Das Ergebnis der Saarland-Wahl findet gegensätzliche Wertungen. Heribert Prantl (Süddeutsche) meint, das Resultat spiegle bundesweite Trends wieder. Dagegen behauptet Josef Fuchs (Wir in NRW Blog), die Verhältnisse im Saarland ließen sich nur bedingt auf Deutschland übertragen.

P A R T E I E N:


Die Saarland-Wahl bietet genügend Anlass, sich mit dem Zustand der Parteien zu beschäftigen. Das Interesse der Medien konzentriert sich vor allem auf die SPD, die Piraten-Partei und die Linke.

SPD:
Kurz vor der Saarland-Wahl berichtete die Leipziger Volkszeitung über ein Arbeitspapier des SPD-Vorstandes, das sich, für die SPD ungewöhnlich selbstkritisch, mit dem Zustand der Partei auseinander setzt.
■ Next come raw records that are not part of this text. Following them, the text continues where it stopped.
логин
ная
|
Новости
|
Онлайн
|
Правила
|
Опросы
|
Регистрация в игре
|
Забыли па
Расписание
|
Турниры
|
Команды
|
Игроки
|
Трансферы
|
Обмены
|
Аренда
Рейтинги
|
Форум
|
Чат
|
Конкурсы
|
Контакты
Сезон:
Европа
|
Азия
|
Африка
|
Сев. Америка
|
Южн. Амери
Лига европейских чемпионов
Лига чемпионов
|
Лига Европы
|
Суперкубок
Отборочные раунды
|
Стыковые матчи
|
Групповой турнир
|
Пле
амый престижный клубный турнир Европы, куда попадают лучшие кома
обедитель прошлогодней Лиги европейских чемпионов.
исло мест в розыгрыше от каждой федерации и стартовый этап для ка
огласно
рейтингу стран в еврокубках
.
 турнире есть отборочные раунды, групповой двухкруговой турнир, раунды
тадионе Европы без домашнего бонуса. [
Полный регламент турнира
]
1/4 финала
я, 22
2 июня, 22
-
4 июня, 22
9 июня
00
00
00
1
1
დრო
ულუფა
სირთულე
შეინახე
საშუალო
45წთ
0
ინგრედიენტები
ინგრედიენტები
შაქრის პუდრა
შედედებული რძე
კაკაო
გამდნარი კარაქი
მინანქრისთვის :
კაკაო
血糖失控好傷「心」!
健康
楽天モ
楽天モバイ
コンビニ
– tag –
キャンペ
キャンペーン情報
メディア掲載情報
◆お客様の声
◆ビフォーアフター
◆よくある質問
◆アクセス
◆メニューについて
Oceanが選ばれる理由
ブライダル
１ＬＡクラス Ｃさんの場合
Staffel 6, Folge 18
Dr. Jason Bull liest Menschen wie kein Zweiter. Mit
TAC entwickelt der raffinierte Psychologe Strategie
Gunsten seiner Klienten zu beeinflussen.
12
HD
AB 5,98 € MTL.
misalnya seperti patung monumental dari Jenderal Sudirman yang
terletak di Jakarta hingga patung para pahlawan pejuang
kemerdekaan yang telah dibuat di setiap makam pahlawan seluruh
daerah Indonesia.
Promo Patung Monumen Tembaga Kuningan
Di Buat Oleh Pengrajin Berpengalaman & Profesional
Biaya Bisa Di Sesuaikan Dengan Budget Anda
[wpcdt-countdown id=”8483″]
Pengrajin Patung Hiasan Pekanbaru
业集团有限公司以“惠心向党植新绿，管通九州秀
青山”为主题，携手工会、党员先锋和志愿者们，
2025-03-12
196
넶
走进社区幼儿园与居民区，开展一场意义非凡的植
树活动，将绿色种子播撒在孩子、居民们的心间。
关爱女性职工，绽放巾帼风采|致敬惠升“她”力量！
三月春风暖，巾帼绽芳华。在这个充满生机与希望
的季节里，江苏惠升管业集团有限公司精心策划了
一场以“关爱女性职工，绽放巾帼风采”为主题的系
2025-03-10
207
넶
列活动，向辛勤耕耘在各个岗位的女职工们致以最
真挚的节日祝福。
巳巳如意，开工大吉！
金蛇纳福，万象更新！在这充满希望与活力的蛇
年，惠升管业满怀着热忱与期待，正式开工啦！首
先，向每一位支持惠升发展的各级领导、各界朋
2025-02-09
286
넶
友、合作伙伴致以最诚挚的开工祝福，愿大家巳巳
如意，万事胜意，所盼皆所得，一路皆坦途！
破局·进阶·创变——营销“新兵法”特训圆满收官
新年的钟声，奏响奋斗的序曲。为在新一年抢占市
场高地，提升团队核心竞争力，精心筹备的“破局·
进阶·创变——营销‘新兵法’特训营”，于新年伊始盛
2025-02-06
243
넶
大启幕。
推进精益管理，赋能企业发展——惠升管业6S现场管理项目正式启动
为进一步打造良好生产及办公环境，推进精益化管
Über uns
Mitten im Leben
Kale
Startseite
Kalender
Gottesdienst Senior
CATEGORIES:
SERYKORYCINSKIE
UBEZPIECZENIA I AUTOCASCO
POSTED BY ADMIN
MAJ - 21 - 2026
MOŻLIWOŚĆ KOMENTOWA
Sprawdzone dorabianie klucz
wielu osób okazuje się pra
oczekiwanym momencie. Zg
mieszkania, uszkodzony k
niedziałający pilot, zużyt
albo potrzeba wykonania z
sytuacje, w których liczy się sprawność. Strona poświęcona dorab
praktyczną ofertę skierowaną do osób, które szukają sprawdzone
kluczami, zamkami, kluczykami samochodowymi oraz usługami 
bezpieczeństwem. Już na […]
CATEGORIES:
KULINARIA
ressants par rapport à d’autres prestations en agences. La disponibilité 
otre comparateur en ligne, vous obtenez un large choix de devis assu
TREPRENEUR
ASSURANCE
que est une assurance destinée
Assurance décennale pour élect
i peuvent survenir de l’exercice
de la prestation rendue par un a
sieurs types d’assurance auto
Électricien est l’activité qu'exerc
Warum Heiko Maas zum dritten Mal verliert, erläutert Lisa Caspari (Zeit). Und Jakob Augstein (Spiegel) meint, die SPD sei verdient gescheitert. In einem aufschlussreichen Interview mit der Welt versucht SPD-Generalsekretärin Nahles, das für ihre Partei enttäuschende Wahlergebnis aufzuarbeiten.

Piraten:
Mit den Piraten setzen sich viele Autoren auseinander. Vera Bunse (…Kaffee bei mir) verreißt die TV-Berichterstattung über die neue Partei als oberflächlich und inkompetent. Dass die Piraten vom Wunsch der Wähler nach einer großen Koalition profitierten, fand die Forschungsgruppe Wahlen heraus. Ulf Poschardt (Welt) hält die Piraten für Dilettanten. Hinter ihrem „naiven Schmalspur-Programm analoger Biederkeit“ verberge sich eine „Parlamentsmissachtung“. Das Handelsblatt stellt die Inhalte dar, mit denen die Piraten punkten wollen. Marina Weisband (Marinas Lied) erklärt, wie die Piraten sich selbst sehen. DerWesten lässt Parteienforscher Gerd Langguth erklären, dass die Piraten auch zur NRW-Wahl Nichtwähler mobilisieren könnten.

Linke:
Die Linke kann mit dem Wahlergebnis im Saarland nicht zufrieden sein. Thomas Dorner (scharf links) sagt, warum nicht, und fordert Konsequenzen.

I N T E R N E T:


Diskussionskultur:
Im Gespräch mit dem Spiegel kritisiert Norbert Lammert (CDU) anonyme Beleidigungen im Internet. Thomas Knüver (Indiskretion Ehrensache) findet, Lammert verstehe das Internet nicht.

NRW-CDU:
Stefan Laurin (Ruhrbarone) entdeckte eine CDU-nahe Kampagne, die frei von CDU-Inhalten mit dem Namen der NRW-Ministerpräsidentin Schindluder treibt. Die Kampagne stößt nicht nur bei Jan Matheuszik (Pottblog) auf Kritik. Sie stößt auch Thomas Knüver (Indiskretion Ehrensache) übel auf. Er meint, angesichts der CDU-nahen Kampagne könnte der von ihm jüngst kritisierte CDU-Politiker Norbert Lammert mit seiner Internet-Kritik vielleicht doch Recht haben. Die Ruhrbarone melden inzwischen, dass sich die NRW-CDU von der Kampagne und der Agentur, die sie verantwortet, klar distanziert.